Subject: Re: 2.5 kernel + hostap_cs + X11 = scheduling while atomic

On Thu, Feb 06, 2003 at 09:27:59AM -0800, Jean Tourrilhes wrote:
> On Wed, Feb 05, 2003 at 09:28:49PM -0800, Jouni Malinen wrote:
> > On Tue, Feb 04, 2003 at 11:36:37PM -0800, Joshua Kwan wrote:
> >
> > > However, a combination of running said kernel, hostap_cs, and X11 produces
> > > this nasty infinite string of errors:
> > >
> > > bad: scheduling while atomic!
> > > Call Trace:
> >
> > > [<d2948a30>] hfa384x_get_rid+0x36/0x2d6b7606 [hostap_cs]
> >
> > That will sleep, so it better not be called while in interrupt context
> > or apparently also, while atomic with preemptive kernels(?).
> >
> > > [<d29388b5>] hostap_get_wireless_stats+0xa6/0x2d6c77f1 [hostap]
> >
> > That's the dev->get_wireless_stats handler. I have assumed that it is
> > allowed to sleep there, but apparently that is not the case with Linux
> > 2.5.x (at least with CONFIG_PREEMPT). I added a workaround for this into
> > Host AP CVS, but you will not get signal quality statistics in that
> > case. I'll do a proper fix if that function is indeed not allowed to
> > sleep (e.g., by collecting the statistics before and just copying the
> > values here).
> >
> > Jean, do you have a comment on this? This happens, e.g., when executing
> > 'cat /proc/net/wireless':
> >
> > > [<c0168f45>] seq_printf+0x45/0x56
> > > [<c02bd9b6>] wireless_seq_show+0xd6/0xf7
> > > [<c0141dd5>] do_mmap_pgoff+0x40e/0x6dc
> > > [<c0168a56>] seq_read+0x1c9/0x2ee
> > > [<c014d20f>] vfs_read+0xbc/0x127
> > > [<c014d496>] sys_read+0x3e/0x55
> > > [<c01093cb>] syscall_call+0x7/0xb
>
> I had an argument with David a few month ago on the subject
> (you can ask him how it ended). I believe that it's not a good
> practice to "schedule" in any of the ioctl, and that seem to also
> apply to get_wireless_stats. On the other hand, you can perfectly take
> a spinlock, disable irq and do your job.
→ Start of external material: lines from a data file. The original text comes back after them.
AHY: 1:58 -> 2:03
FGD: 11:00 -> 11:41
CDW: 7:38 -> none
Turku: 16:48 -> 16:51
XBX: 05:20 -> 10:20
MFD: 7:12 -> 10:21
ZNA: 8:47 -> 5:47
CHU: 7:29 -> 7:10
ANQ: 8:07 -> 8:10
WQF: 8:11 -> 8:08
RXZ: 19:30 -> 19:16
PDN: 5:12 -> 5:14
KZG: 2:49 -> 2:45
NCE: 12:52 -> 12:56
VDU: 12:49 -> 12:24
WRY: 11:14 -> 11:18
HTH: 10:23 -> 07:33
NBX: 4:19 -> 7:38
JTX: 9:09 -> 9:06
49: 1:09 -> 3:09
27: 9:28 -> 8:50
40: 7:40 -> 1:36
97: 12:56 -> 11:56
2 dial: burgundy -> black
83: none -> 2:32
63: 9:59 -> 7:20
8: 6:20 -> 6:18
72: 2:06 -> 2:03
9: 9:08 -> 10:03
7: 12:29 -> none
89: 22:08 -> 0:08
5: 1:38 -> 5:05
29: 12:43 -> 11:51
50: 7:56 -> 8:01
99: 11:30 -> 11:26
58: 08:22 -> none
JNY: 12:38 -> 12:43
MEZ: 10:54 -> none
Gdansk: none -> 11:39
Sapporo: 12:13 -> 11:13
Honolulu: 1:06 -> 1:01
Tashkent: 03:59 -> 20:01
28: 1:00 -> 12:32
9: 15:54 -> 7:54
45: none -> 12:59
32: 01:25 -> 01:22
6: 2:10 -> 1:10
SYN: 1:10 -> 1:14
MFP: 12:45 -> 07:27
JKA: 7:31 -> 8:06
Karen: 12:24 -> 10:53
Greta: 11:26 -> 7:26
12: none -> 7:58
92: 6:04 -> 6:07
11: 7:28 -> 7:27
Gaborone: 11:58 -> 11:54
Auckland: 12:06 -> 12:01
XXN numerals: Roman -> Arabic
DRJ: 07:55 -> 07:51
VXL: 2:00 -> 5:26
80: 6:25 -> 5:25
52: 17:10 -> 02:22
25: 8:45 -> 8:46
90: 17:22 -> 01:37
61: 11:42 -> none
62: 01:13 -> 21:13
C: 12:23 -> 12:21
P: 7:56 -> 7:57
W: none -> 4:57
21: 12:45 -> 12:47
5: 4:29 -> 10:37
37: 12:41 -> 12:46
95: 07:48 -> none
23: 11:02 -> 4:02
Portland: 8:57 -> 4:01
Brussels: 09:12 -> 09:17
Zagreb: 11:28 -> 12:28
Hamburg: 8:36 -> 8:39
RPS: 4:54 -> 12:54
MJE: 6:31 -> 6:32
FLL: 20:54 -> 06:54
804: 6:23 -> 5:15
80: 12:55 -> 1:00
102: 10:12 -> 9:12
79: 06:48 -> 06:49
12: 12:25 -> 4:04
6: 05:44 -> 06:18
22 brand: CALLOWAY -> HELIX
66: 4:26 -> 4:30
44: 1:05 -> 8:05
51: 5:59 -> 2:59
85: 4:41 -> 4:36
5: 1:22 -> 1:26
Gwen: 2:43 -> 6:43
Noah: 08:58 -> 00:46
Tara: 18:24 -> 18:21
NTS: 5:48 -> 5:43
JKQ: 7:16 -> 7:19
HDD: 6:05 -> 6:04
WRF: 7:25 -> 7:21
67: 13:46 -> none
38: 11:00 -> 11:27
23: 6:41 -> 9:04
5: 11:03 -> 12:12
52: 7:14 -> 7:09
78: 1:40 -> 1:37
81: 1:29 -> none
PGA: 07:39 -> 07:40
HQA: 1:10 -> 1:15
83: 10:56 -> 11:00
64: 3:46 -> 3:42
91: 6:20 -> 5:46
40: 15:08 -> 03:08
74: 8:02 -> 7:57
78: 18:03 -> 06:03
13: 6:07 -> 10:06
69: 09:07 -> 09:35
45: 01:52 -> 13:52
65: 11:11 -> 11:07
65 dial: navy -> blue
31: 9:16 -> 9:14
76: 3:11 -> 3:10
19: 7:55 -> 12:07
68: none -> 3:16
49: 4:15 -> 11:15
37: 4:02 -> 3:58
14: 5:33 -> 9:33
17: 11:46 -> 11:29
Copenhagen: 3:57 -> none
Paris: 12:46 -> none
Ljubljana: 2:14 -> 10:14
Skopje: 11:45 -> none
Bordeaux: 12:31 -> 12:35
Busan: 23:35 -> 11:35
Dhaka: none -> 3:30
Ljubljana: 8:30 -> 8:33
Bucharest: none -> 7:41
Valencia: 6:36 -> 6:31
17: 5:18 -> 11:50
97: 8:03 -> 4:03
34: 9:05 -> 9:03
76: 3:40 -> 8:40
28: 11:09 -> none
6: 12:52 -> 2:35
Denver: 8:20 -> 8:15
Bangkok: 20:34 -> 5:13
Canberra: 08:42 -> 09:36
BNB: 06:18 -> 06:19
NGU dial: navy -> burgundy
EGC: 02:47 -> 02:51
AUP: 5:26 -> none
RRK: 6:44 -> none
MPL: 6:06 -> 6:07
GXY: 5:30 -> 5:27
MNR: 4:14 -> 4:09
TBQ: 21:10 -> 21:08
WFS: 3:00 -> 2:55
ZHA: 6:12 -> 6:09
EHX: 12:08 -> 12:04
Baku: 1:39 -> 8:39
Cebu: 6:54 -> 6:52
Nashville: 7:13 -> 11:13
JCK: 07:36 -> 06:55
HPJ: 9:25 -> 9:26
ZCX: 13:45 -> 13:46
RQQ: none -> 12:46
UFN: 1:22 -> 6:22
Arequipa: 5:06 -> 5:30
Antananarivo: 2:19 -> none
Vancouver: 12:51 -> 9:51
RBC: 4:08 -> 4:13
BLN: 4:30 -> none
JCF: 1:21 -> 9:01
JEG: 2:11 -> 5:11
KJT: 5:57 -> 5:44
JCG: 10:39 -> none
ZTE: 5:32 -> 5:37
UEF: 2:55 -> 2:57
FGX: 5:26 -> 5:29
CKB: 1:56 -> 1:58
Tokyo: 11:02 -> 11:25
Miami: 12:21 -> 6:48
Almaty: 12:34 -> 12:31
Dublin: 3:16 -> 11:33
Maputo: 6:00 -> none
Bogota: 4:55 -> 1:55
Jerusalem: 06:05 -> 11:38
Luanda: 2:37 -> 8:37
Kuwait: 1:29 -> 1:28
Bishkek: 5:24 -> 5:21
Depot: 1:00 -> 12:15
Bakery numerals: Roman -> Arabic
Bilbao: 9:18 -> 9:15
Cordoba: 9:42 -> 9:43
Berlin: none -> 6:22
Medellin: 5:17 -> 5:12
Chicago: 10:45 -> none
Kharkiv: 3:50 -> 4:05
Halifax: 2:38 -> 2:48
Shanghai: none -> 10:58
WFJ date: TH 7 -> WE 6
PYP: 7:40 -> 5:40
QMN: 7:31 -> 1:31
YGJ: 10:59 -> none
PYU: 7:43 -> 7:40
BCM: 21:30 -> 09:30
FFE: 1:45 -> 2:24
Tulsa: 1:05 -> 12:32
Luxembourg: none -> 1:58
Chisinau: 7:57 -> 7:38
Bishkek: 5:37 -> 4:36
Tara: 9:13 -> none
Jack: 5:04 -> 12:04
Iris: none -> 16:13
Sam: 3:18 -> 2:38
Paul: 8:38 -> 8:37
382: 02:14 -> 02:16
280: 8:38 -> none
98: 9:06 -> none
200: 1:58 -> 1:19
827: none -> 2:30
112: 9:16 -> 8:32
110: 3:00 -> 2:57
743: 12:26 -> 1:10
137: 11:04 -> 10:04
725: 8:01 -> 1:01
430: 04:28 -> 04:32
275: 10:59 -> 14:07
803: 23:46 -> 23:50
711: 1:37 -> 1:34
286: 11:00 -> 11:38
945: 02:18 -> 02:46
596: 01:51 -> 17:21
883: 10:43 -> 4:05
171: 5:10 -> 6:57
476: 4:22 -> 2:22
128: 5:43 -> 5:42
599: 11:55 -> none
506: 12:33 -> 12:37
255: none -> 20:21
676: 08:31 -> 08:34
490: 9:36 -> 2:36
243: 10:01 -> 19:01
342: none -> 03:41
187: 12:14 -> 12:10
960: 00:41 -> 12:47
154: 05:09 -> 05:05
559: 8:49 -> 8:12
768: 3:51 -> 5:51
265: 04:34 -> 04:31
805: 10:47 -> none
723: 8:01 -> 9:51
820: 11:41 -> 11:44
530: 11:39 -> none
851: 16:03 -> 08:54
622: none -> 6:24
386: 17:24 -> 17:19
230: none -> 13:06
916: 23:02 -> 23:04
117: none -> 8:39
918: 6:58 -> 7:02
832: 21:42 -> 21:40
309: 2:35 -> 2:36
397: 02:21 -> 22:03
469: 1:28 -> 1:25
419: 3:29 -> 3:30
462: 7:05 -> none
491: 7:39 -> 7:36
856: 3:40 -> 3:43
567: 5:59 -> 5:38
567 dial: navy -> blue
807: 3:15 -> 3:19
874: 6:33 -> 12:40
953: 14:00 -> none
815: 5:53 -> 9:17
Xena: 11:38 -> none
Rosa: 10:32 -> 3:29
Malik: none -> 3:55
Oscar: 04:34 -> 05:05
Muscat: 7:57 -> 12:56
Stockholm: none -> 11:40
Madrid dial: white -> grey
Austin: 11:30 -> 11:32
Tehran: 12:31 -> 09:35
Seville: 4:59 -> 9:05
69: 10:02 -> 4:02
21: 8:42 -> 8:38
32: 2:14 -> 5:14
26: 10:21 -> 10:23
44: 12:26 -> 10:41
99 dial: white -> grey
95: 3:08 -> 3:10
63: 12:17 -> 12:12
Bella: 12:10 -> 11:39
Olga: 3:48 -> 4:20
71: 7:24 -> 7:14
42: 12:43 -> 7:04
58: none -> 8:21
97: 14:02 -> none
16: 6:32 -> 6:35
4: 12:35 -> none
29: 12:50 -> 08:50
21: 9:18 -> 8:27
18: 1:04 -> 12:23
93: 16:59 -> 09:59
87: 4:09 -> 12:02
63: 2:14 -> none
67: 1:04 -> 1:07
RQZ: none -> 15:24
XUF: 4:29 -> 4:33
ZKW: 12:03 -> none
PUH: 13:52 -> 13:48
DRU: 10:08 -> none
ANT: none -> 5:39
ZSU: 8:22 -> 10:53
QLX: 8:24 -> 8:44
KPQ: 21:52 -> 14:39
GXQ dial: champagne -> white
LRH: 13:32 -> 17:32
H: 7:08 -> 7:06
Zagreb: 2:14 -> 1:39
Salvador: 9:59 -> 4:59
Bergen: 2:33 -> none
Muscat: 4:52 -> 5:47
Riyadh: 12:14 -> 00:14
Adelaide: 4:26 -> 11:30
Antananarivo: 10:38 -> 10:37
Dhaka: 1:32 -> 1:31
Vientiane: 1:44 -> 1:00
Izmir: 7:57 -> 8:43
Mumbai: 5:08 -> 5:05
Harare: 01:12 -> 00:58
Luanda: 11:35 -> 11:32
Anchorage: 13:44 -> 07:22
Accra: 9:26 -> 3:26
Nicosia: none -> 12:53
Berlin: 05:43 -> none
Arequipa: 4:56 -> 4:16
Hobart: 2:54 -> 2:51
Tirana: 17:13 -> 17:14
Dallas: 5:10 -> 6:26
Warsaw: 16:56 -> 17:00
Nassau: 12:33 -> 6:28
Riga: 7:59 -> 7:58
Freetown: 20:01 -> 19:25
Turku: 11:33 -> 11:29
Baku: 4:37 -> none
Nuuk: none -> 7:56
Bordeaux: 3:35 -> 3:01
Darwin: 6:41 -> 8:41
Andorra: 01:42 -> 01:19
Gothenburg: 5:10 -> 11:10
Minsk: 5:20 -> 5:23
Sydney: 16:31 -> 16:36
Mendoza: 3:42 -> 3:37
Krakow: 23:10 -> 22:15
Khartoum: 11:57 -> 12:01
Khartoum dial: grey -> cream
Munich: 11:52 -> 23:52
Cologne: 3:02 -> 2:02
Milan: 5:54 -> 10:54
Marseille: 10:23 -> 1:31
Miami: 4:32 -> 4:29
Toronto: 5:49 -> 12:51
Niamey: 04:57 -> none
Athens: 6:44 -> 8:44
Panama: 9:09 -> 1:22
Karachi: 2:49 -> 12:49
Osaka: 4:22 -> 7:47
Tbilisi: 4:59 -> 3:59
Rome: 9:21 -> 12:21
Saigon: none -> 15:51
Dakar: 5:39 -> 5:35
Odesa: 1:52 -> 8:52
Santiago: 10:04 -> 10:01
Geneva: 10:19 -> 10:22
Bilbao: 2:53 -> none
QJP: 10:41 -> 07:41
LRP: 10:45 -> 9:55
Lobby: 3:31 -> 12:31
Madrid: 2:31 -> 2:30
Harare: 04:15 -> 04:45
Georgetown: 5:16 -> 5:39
Yes, this is because most of the device ioctl() calls are made with
one or more spinlocks held by the network layer.

--
David Gibson | For every complex problem there is a
[email protected] | solution which is simple, neat and
| wrong.
http://www.ozlabs.org/people/dgibson

2003-02-07 01:30:36

by Jean Tourrilhes

[permalink] [raw]

Subject: Re: 2.5 kernel + hostap_cs + X11 = scheduling while atomic

On Fri, Feb 07, 2003 at 11:07:33AM +1100, David Gibson wrote:
> >
> > I had an argument with David a few month ago on the subject
> > (you can ask him how it ended). I believe that it's not a good
> > practice to "schedule" in any of the ioctl, and that seem to also
> > apply to get_wireless_stats. On the other hand, you can perfectly take
> > a spinlock, disable irq and do your job.
>
> Yes, this is because most of the device ioctl() calls are made with
> one or more spinlocks held by the network layer.
>
> --
> David Gibson

Thanks for the clarification, appreciated...

Jean